Feb 17 2009
It sounds like a simple question, doesn’t it? Is it worth it to your organization to take credit cards online, do the rewards outweigh the risks? If you’re a major retailer or service provider or even a minor player in the game, the answer’s probably a no brainer, you have to take credit cards online if you want to stay in business. But what if you’re a small business that hasn’t been taking credit cards, a boutique service provider or a one or two person business? Then things start getting more complex and the risk vs. reward equation becomes a lot more questionable.
Late last week a question came up on one of the many mailing lists I subscribe to, a sys admin at a small service provider was asking a scoping question about PCI. His employer hadn’t been taking credit cards before but wanted to start doing some pass through authentication and offering to collect cardholder information for small merchants who’d download the information later. Sounds simple and easy enough to do. At least until you start looking at all the controls that have to be put in place to meet with PCI compliance, now that the service provider is taking credit cards.

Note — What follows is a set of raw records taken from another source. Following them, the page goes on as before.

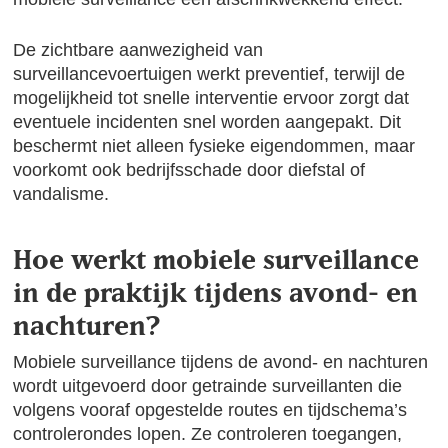
De zichtbare aanwezigheid van
surveillancevoertuigen werkt preventief, terwijl de
mogelijkheid tot snelle interventie ervoor zorgt dat
eventuele incidenten snel worden aangepakt. Dit
beschermt niet alleen fysieke eigendommen, maar
voorkomt ook bedrijfsschade door diefstal of
vandalisme.
Hoe werkt mobiele surveillance
in de praktijk tijdens avond- en
nachturen?
Mobiele surveillance tijdens de avond- en nachturen
wordt uitgevoerd door getrainde surveillanten die
volgens vooraf opgestelde routes en tijdschema’s
controlerondes lopen. Ze controleren toegangen,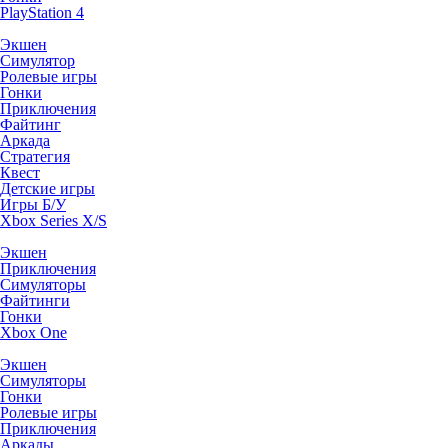
PlayStation 4
Экшен
Симулятор
Ролевые игры
Гонки
Приключения
Файтинг
Аркада
Стратегия
Квест
Детские игры
Игры Б/У
Xbox Series X/S
Экшен
Приключения
Симуляторы
Файтинги
Гонки
Xbox One
Экшен
Симуляторы
Гонки
Ролевые игры
Приключения
Аркады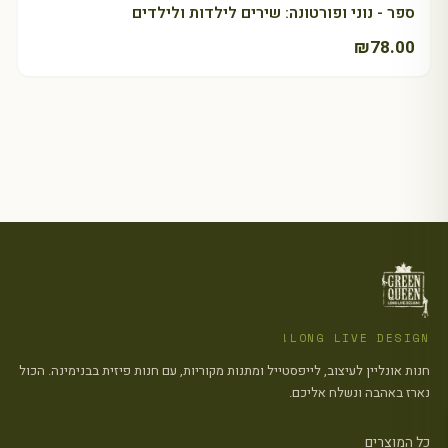
ספר - נוני ופורטונה: שירים לילדות ולילדים
₪
78.00
LONG LIVE DESIGN!
חנות אונליין לעיצוב, לייפסטייל ומתנות מקוריות, עם חנות פיזית בבנימינה. הכול
נארז באהבה ונשלח אליכם.
כל המוצרים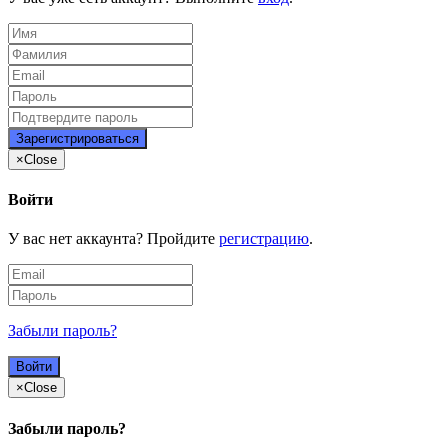
×
Close
Войти
У вас нет аккаунта? Пройдите
регистрацию
.
Забыли пароль?
×
Close
Забыли пароль?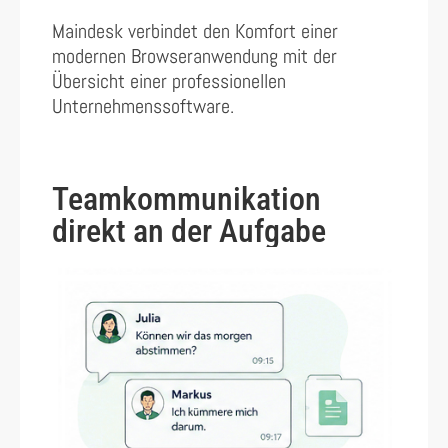
Maindesk verbindet den Komfort einer
modernen Browseranwendung mit der
Übersicht einer professionellen
Unternehmenssoftware.
Teamkommunikation
direkt an der Aufgabe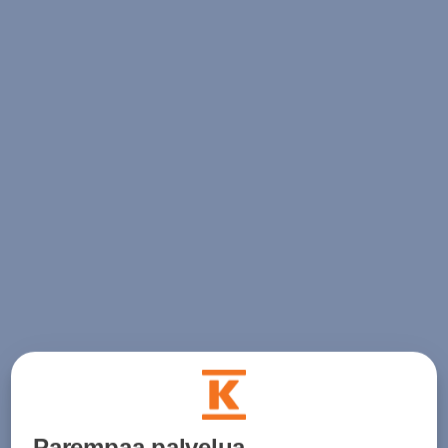
Parempaa palvelua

One option the service provider has, and the one I think many small merchants and service providers are taking, is to ignore or pay lip service to PCI. I don’t have quantitative analysis to back that opinion up, but given the reactions of some larger companies to PCI, I can only assume that smaller merchants are displaying the same attitudes. After all, it’s only a small number of credit cards, hackers will never attack a small company and the credit card companies don’t have the time to deal with the multitude of small merchants and service providers, do they? If only that was true, a large number of the breaches that don’t make the news would never happen and forensics investigators would suddenly have a lot more time at home. The problem with this idea is that it’s all or nothing crapshoot; either you’ll never get hit by a hacker or one day you’ll get a call from the Visa fraud department asking about the large number of bad transactions that point back to you. Which is the point where many small businesses have to close shop and call it a day due to the costs of an investigation.
The other option is to attempt to become PCI compliant in a meaningful way. Installing an Intrusion Detection System & File Integrity Monitoring solution, rewriting corporate policy, reviewing firewall rulesets on a regular basis and all the other task related to becoming PCI compliance. If you’re a small service provider or merchant, this may mean hiring additional people or finding a third party managed service provider to take care of these services for you. Even if you’re doing it yourself using free/open source software, just the cost of the additional manpower needed might be enough to take you over that tenuous line from profitable to unprofitable. And in the current economy, that’s a line no one wants to even flirt with.
I’ve dealt with a few service providers recently that have done the math and decided it’s not worth it for them to offer ‘PCI Compliant’ services. The overhead costs and risks involved just weren’t worth the few dollars they’d make on each client. If you’re a big service provider, the cost of many of the PCI-related safeguards scale well and don’t require a significant increase in costs. But for a small service provider, creating a number of the safeguards and controls needed can easily outweigh the potential profit. Much the same can be said of merchants, however it’s much easier for a merchant to outsource card processing and storage.
If you’re boss is asking you to evaluate taking credit cards, sit down and do the math. Realistically, the option of ignoring PCI is there, but it’s something that is almost guaranteed to bite you eventually, not to mention the ethics and morality of a security professional ignoring security compliance. For most smaller service providers I suspect the cost of implementing PCI controls will far outweigh the potential profit of taking credit card numbers and storing them, even if you already have many of the safeguards in place. Don’t talk to the marketing guys about the technologies that have to be in place, but instead explain the costs involved and the risks that the company will incur by taking credit card numbers. If your business decides that the risk is worth the potential profit, than do the best job you can to secure the cardholder environment. After all, that’s what security professionals are really here to do; evaluate the business risk then do what they can to minimize that risk.